EXERCISE:
Search the material for the word "birçok" and copy every line in which it occurs.

EXTRACTED MATERIAL:
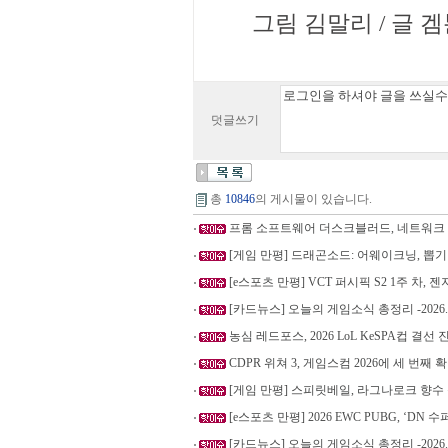
그림 김말리 / 글 겜툰 
덧글쓰기
총
10846
의 게시물이 있습니다.
프롬 소프트웨어 더스크블러드, 네트워크
[게임 만평] 드래곤소드: 어웨이크닝, 뽑기
[e스포츠 만평] VCT 퍼시픽 S2 1주 차, 젠
[카드뉴스] 오늘의 게임소식 총정리 -2026.7
농심 레드포스, 2026 LoL KeSPA컵 결선
CDPR 위쳐 3, 게임스컴 2026에 세 번째
[게임 만평] 스피릿베일, 라그나로크 향수 품
[e스포츠 만평] 2026 EWC PUBG, ‘DN 수
[카드뉴스] 오늘의 게임소식 총정리 -2026.7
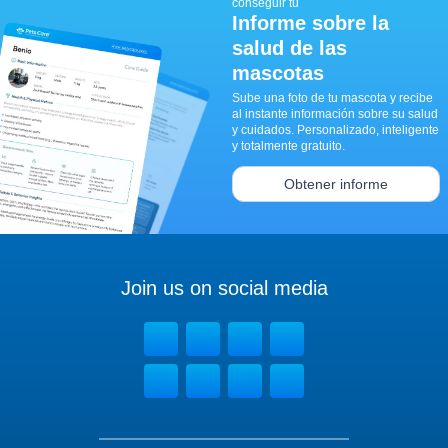
conseguir tu
Informe sobre la
salud de las
mascotas
Sube una foto de tu mascota y recibe
al instante información sobre su salud
y cuidados. Personalizado, inteligente
y totalmente gratuito.
Obtener informe
Join us on social media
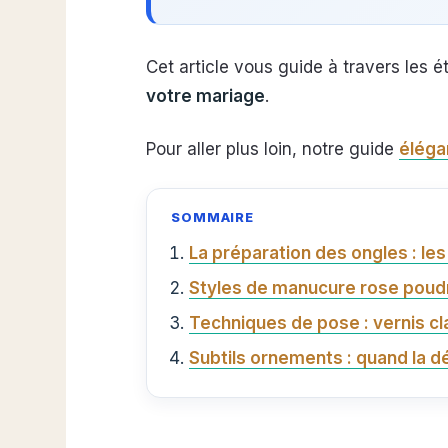
Cet article vous guide à travers les é
votre mariage
.
Pour aller plus loin, notre guide
éléga
SOMMAIRE
La préparation des ongles : les
Styles de manucure rose poud
Techniques de pose : vernis c
Subtils ornements : quand la d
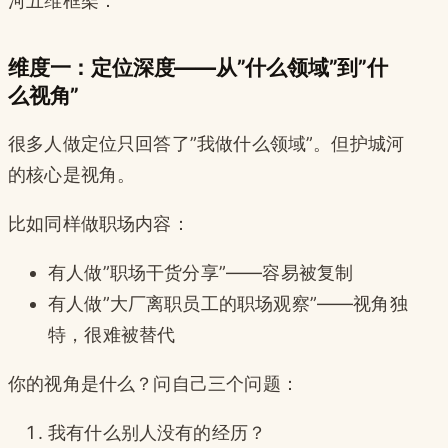
河五维框架：
维度一：定位深度——从”什么领域”到”什
么视角”
很多人做定位只回答了”我做什么领域”。但护城河
的核心是视角。
比如同样做职场内容：
有人做”职场干货分享”——容易被复制
有人做”大厂离职员工的职场观察”——视角独
特，很难被替代
你的视角是什么？问自己三个问题：
我有什么别人没有的经历？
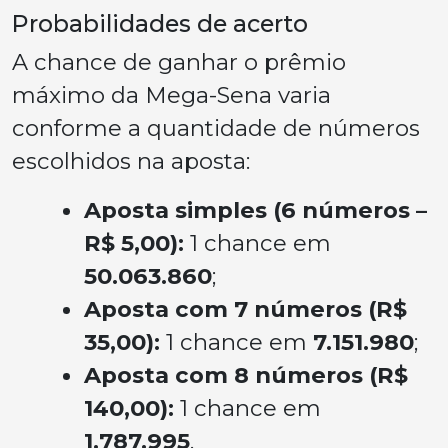
Probabilidades de acerto
A chance de ganhar o prêmio
máximo da Mega-Sena varia
conforme a quantidade de números
escolhidos na aposta:
Aposta simples (6 números –
R$ 5,00):
1 chance em
50.063.860
;
Aposta com 7 números (R$
35,00):
1 chance em
7.151.980
;
Aposta com 8 números (R$
140,00):
1 chance em
1.787.995
.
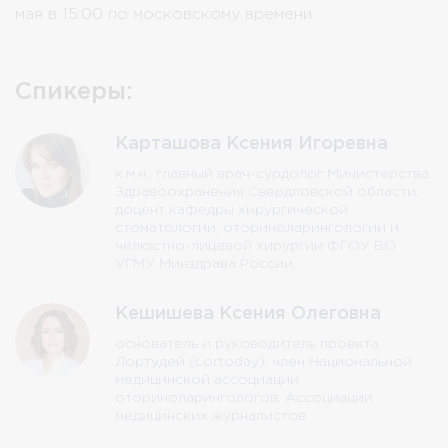
мая в 15:00 по московскому времени.
Спикеры:
Карташова Ксения Игоревна
к.м.н., главный врач-сурдолог Министерства
Здравоохранения Свердловской области,
доцент кафедры хирургической
стоматологии, оториноларингологии и
челюстно-лицевой хирургии ФГОУ ВО
УГМУ Минздрава России
Кешишева Ксения Олеговна
основатель и руководитель проекта
Лортудей (Lortoday), член Национальной
медицинской ассоциации
оториноларингологов, Ассоциации
медицинских журналистов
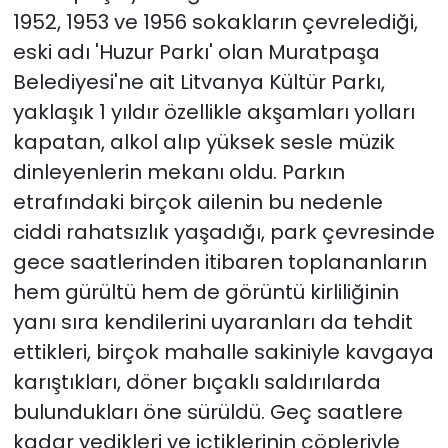
1952, 1953 ve 1956 sokakların çevrelediği,
eski adı 'Huzur Parkı' olan Muratpaşa
Belediyesi'ne ait Litvanya Kültür Parkı,
yaklaşık 1 yıldır özellikle akşamları yolları
kapatan, alkol alıp yüksek sesle müzik
dinleyenlerin mekanı oldu. Parkın
etrafındaki birçok ailenin bu nedenle
ciddi rahatsızlık yaşadığı, park çevresinde
gece saatlerinden itibaren toplananların
hem gürültü hem de görüntü kirliliğinin
yanı sıra kendilerini uyaranları da tehdit
ettikleri, birçok mahalle sakiniyle kavgaya
karıştıkları, döner bıçaklı saldırılarda
bulundukları öne sürüldü. Geç saatlere
kadar yedikleri ve içtiklerinin çöpleriyle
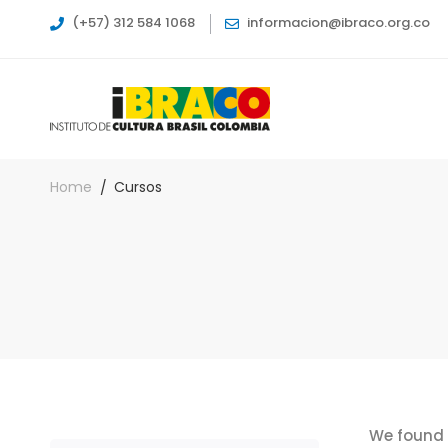
(+57) 312 584 1068
informacion@ibraco.org.co
Home
Cursos
We found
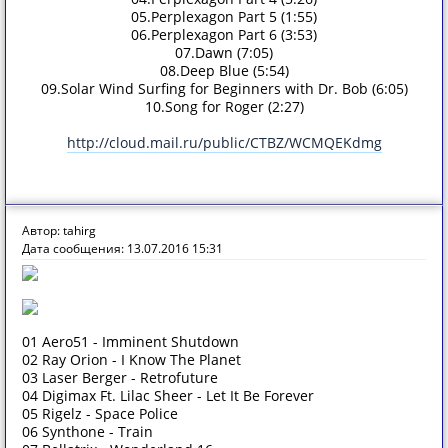
05.Perplexagon Part 5 (1:55)
06.Perplexagon Part 6 (3:53)
07.Dawn (7:05)
08.Deep Blue (5:54)
09.Solar Wind Surfing for Beginners with Dr. Bob (6:05)
10.Song for Roger (2:27)
http://cloud.mail.ru/public/CTBZ/WCMQEKdmg
Автор: tahirg
Дата сообщения: 13.07.2016 15:31
01 Aero51 - Imminent Shutdown
02 Ray Orion - I Know The Planet
03 Laser Berger - Retrofuture
04 Digimax Ft. Lilac Sheer - Let It Be Forever
05 Rigelz - Space Police
06 Synthone - Train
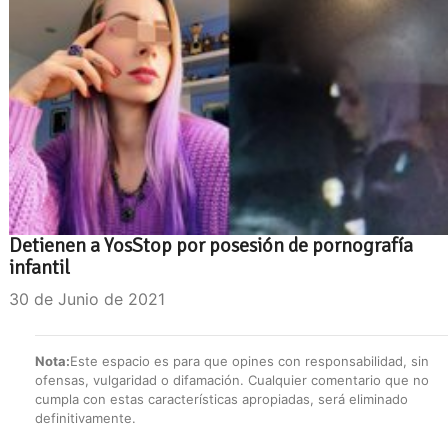
Detienen a YosStop por posesión de pornografía
infantil
30 de Junio de 2021
Nota:
Este espacio es para que opines con responsabilidad, sin
ofensas, vulgaridad o difamación. Cualquier comentario que no
cumpla con estas características apropiadas, será eliminado
definitivamente.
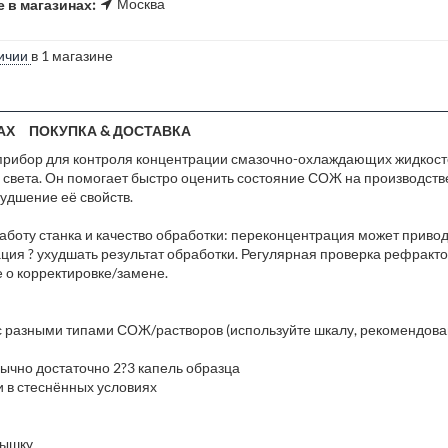
Москва
 в магазинах:
ичии
в 1 магазине
АХ
ПОКУПКА & ДОСТАВКА
й прибор для контроля концентрации смазочно-охлаждающих жидкос
вета. Он помогает быстро оценить состояние СОЖ на производстве,
худшение её свойств.
аботу станка и качество обработки: переконцентрация может приво
рация ? ухудшать результат обработки. Регулярная проверка рефрак
 о корректировке/замене.
 с разными типами СОЖ/растворов (используйте шкалу, рекомендов
ычно достаточно 2?3 капель образца
и в стеснённых условиях
рышку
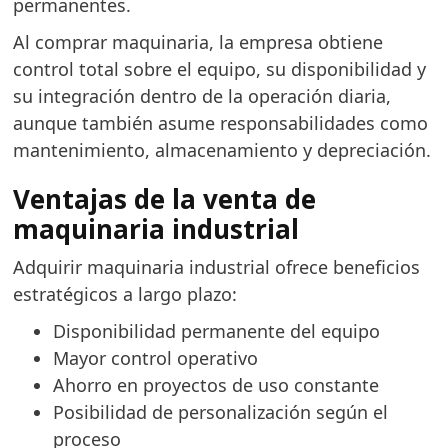
permanentes.
Al comprar maquinaria, la empresa obtiene
control total sobre el equipo, su disponibilidad y
su integración dentro de la operación diaria,
aunque también asume responsabilidades como
mantenimiento, almacenamiento y depreciación.
Ventajas de la venta de
maquinaria industrial
Adquirir maquinaria industrial ofrece beneficios
estratégicos a largo plazo:
Disponibilidad permanente del equipo
Mayor control operativo
Ahorro en proyectos de uso constante
Posibilidad de personalización según el
proceso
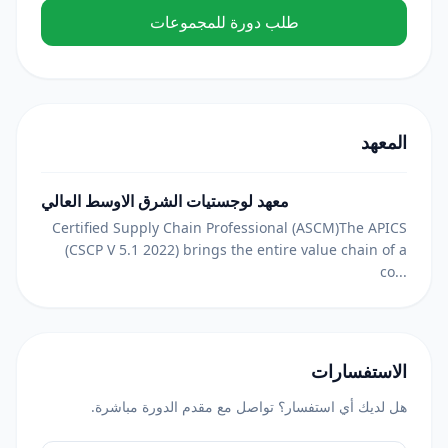
طلب دورة للمجموعات
المعهد
معهد لوجستيات الشرق الاوسط العالي
Certified Supply Chain Professional (ASCM)The APICS
(CSCP V 5.1 2022) brings the entire value chain of a
co...
الاستفسارات
هل لديك أي استفسار؟ تواصل مع مقدم الدورة مباشرة.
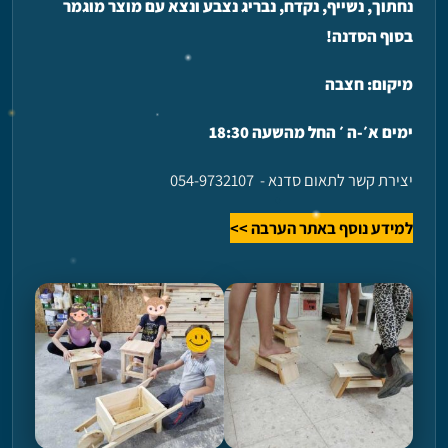
נחתוך, נשייף, נקדח, נבריג נצבע ונצא עם מוצר מוגמר
בסוף הסדנה!
מיקום: חצבה
ימים א׳-ה ׳ החל מהשעה 18:30
יצירת קשר לתאום סדנא - 054-9732107
למידע נוסף באתר הערבה >>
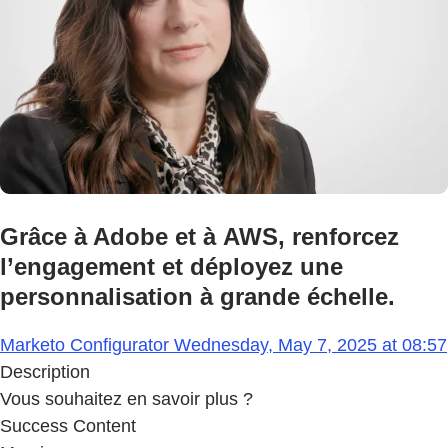
Grâce à Adobe et à AWS, renforcez
l’engagement et déployez une
personnalisation à grande échelle.
Marketo Configurator Wednesday, May 7, 2025 at 08:57
Description
Vous souhaitez en savoir plus ?
Success Content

RESULT OF THE EXERCISE:
etrafındaki birçok ailenin bu nedenle
ettikleri, birçok mahalle sakiniyle kavgaya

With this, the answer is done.